I said if the boundary of a compact, convex set is a manifold
I saw that question on main
Oh, I missed that, Demonark. So in that case you can probably prove distance to the boundary is smooth, applying convexity somehow.
Yeah
But I don't know that immediately.
05:14
If it's a smooth submanifold, I think you just use distance squared
or distance
which is automatically smooth away from the origin
Oh, sure I do.
Right, @PVAL.
since its smooth on R^n
away from the origin.
Oh, and we use convexity to prove each ray from the origin intersects precisely once.
That will fail for star-shaped.
nah it still works
The difficulty is showing diffeos for star-shaped sets where the boundary isn't a smooth manifold
i.e. showing the interior is diff. to \Bbb R^n
Assuming manifold you mean? The problem Spivak assigned us was for any star-shaped compact set, I'm pretty sure. I can look in his book.
OK.
05:16
Hey @Alessandro!
Oh, it must be Alessandro's morning.
Hi @Dami @Ted
@Ted If the boundary isn't smooth then it doesn't really make any sense.
It is my morning as well :P
Lol jk
05:16
@PVAL: I think the problem was to prove the open set is diffeo to a ball. I'll look it up.
It's not morning until the sun rises if allnighter, or otherwise when the alarm goes off to wake up :P
I'll take a bet that Spivak didn't know how hard that was.
6
Q: Is there a citeable reference for star-shaped open subsets of R^n being diffeomorphic to R^n?

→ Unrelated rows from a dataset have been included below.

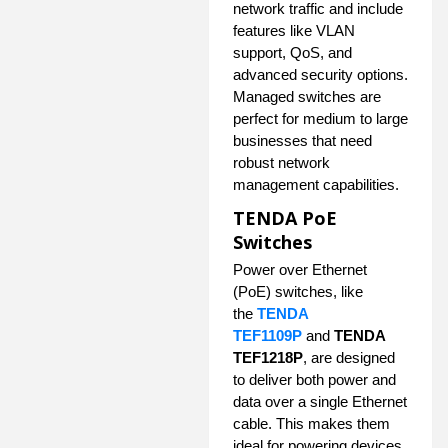
network traffic and include
features like VLAN
support, QoS, and
advanced security options.
Managed switches are
perfect for medium to large
businesses that need
robust network
management capabilities.
TENDA PoE
Switches
Power over Ethernet
(PoE) switches, like
the
TENDA
TEF1109P
and
TENDA
TEF1218P
, are designed
to deliver both power and
data over a single Ethernet
cable. This makes them
ideal for powering devices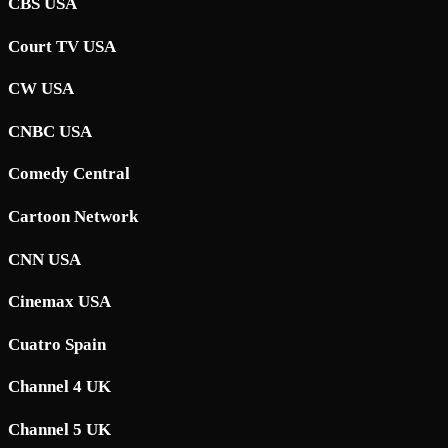
CBS USA
Court TV USA
CW USA
CNBC USA
Comedy Central
Cartoon Network
CNN USA
Cinemax USA
Cuatro Spain
Channel 4 UK
Channel 5 UK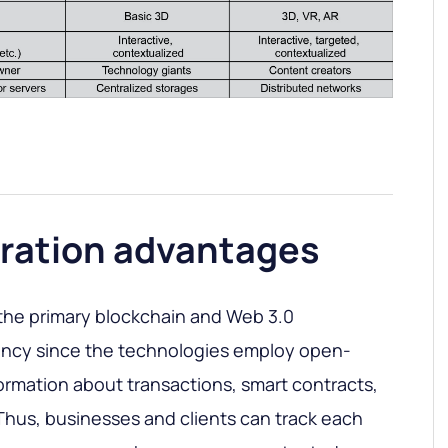
ration advantages
the primary blockchain and Web 3.0
ency since the technologies employ open-
formation about transactions, smart contracts,
c. Thus, businesses and clients can track each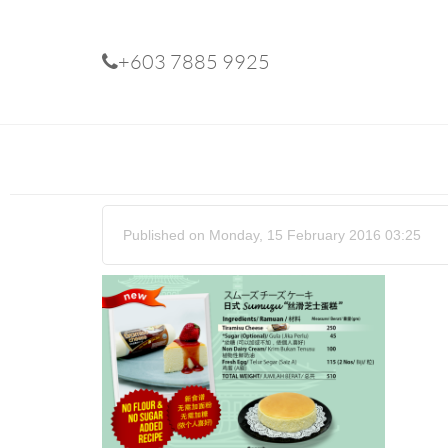
+603 7885 9925
Published on Monday, 15 February 2016 03:25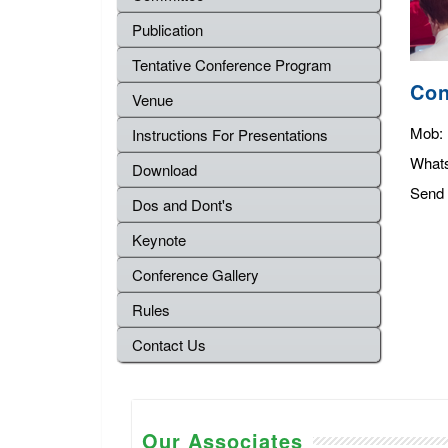
Publication
Tentative Conference Program
Con
Venue
Mob:
Instructions For Presentations
What
Download
Send 
Dos and Dont's
Keynote
Conference Gallery
Rules
Contact Us
Our Associates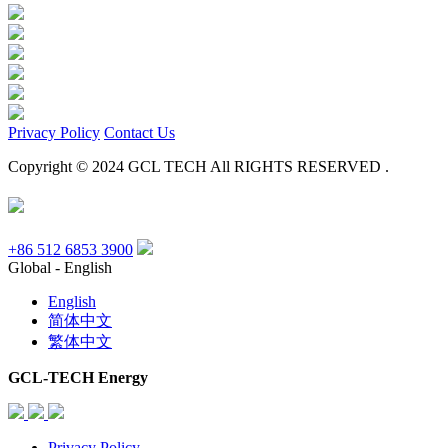
Privacy Policy
Contact Us
Copyright © 2024 GCL TECH All RIGHTS RESERVED .
+86 512 6853 3900
Global - English
English
简体中文
繁体中文
GCL-TECH Energy
Privacy Policy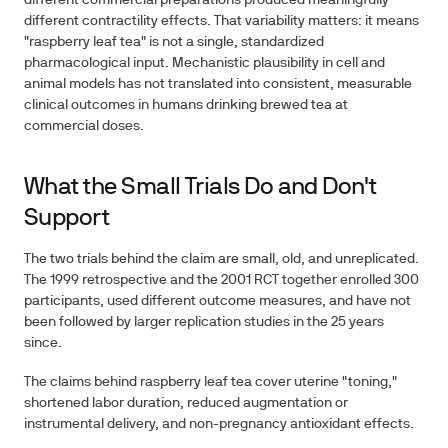
different commercial preparations produced meaningfully
different contractility effects. That variability matters: it means
"raspberry leaf tea" is not a single, standardized
pharmacological input. Mechanistic plausibility in cell and
animal models has not translated into consistent, measurable
clinical outcomes in humans drinking brewed tea at
commercial doses.
What the Small Trials Do and Don't
Support
The two trials behind the claim are small, old, and unreplicated.
The 1999 retrospective and the 2001 RCT together enrolled 300
participants, used different outcome measures, and have not
been followed by larger replication studies in the 25 years
since.
The claims behind raspberry leaf tea cover uterine "toning,"
shortened labor duration, reduced augmentation or
instrumental delivery, and non-pregnancy antioxidant effects.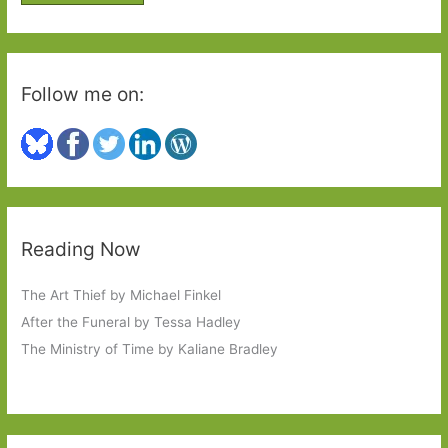
r
:
Follow me on:
Reading Now
The Art Thief by Michael Finkel
After the Funeral by Tessa Hadley
The Ministry of Time by Kaliane Bradley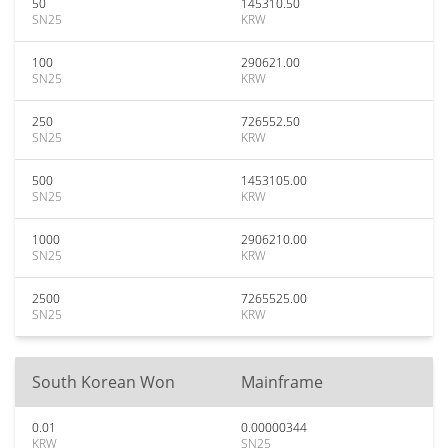
50
145310.50
SN25
KRW
100
290621.00
SN25
KRW
250
726552.50
SN25
KRW
500
1453105.00
SN25
KRW
1000
2906210.00
SN25
KRW
2500
7265525.00
SN25
KRW
South Korean Won
Mainframe
0.01
0.00000344
KRW
SN25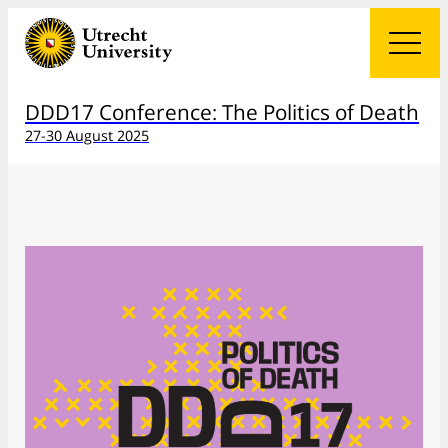
DDD17 Conference: The Politics of Death
27-30 August 2025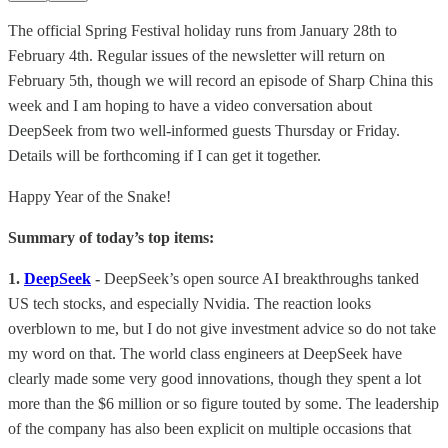
The official Spring Festival holiday runs from January 28th to
February 4th. Regular issues of the newsletter will return on
February 5th, though we will record an episode of Sharp China this
week and I am hoping to have a video conversation about
DeepSeek from two well-informed guests Thursday or Friday.
Details will be forthcoming if I can get it together.
Happy Year of the Snake!
Summary of today’s top items:
1.
DeepSeek
-
DeepSeek’s open source AI breakthroughs tanked
US tech stocks, and especially Nvidia. The reaction looks
overblown to me, but I do not give investment advice so do not take
my word on that. The world class engineers at DeepSeek have
clearly made some very good innovations, though they spent a lot
more than the $6 million or so figure touted by some. The leadership
of the company has also been explicit on multiple occasions that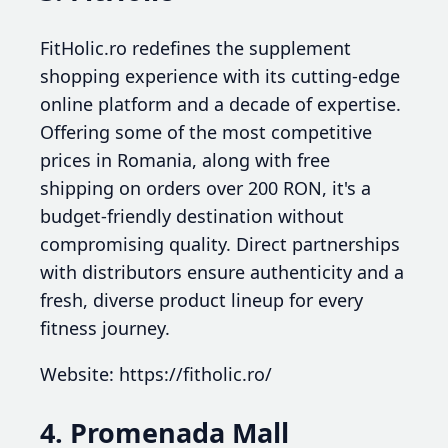
FitHolic.ro redefines the supplement
shopping experience with its cutting-edge
online platform and a decade of expertise.
Offering some of the most competitive
prices in Romania, along with free
shipping on orders over 200 RON, it's a
budget-friendly destination without
compromising quality. Direct partnerships
with distributors ensure authenticity and a
fresh, diverse product lineup for every
fitness journey.
Website: https://fitholic.ro/
4. Promenada Mall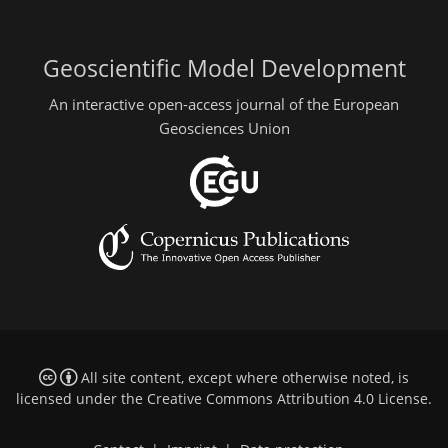
Geoscientific Model Development
An interactive open-access journal of the European
Geosciences Union
All site content, except where otherwise noted, is
licensed under the
Creative Commons Attribution 4.0 License
.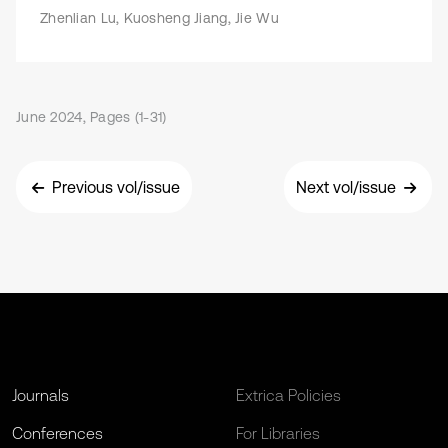
Zhenlian Lu, Kuosheng Jiang, Jie Wu
June 2024, Pages (1-31)
Previous vol/issue
Next vol/issue
Journals
Extrica Policies
Conferences
For Libraries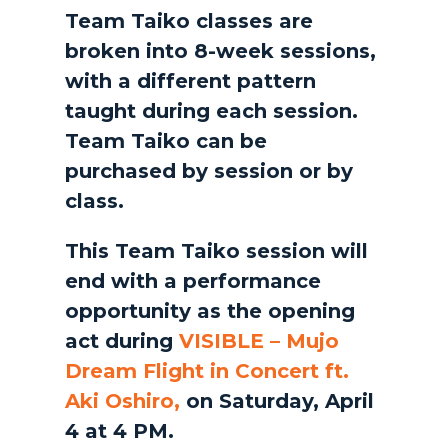
Team Taiko classes are
broken into 8-week sessions,
with a different pattern
taught during each session.
Team Taiko can be
purchased by session or by
class.
This Team Taiko session will
end with a performance
opportunity as the opening
act during
VISIBLE – Mujo
Dream Flight in Concert ft.
Aki Oshiro,
on Saturday, April
4 at 4 PM.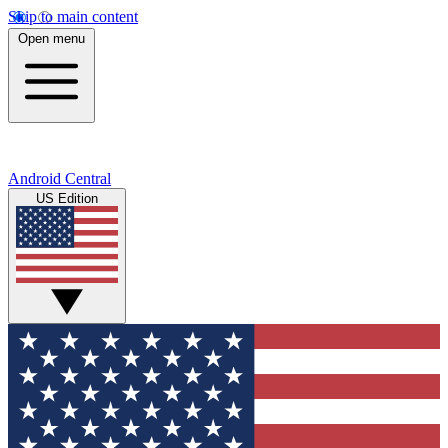
Skip to main content
Open menu
Android Central
US Edition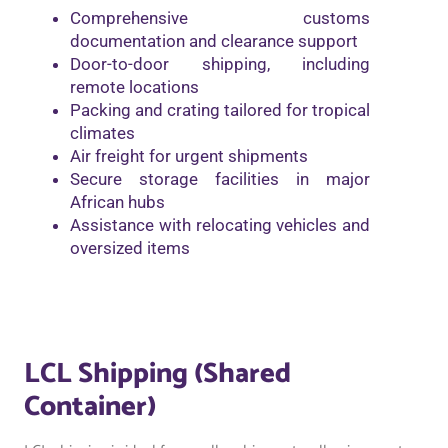
Comprehensive customs
documentation and clearance support
Door-to-door shipping, including
remote locations
Packing and crating tailored for tropical
climates
Air freight for urgent shipments
Secure storage facilities in major
African hubs
Assistance with relocating vehicles and
oversized items
LCL Shipping (Shared
Container)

Dmitri PavlovA folk theorem says that star-shaped open subsets of R^n are diffeomorphic to R^n. Is there a citeable reference for this result? For the sake of being definite, let's say that “citeable” means indexed by Mathematical Reviews or Zentralblatt, or available on arXiv. (The answer https://mathoverf...

30
A: What are the open subsets of $\mathbb{R}^n$ that are diffeomorphic to $\mathbb{R}^n$

Georges ElencwajgAd question 1): Yes, all open star-shaped subsets of $\mathbb{R}^n$ are diffeomorphic to $\mathbb{R}^n$. This is surprisingly little-known and there is a proof due to Stefan Born. You can find this (fairly complicated) proof in Dirk Ferus's course notes http://www.math.tu-berlin.de/~ferus...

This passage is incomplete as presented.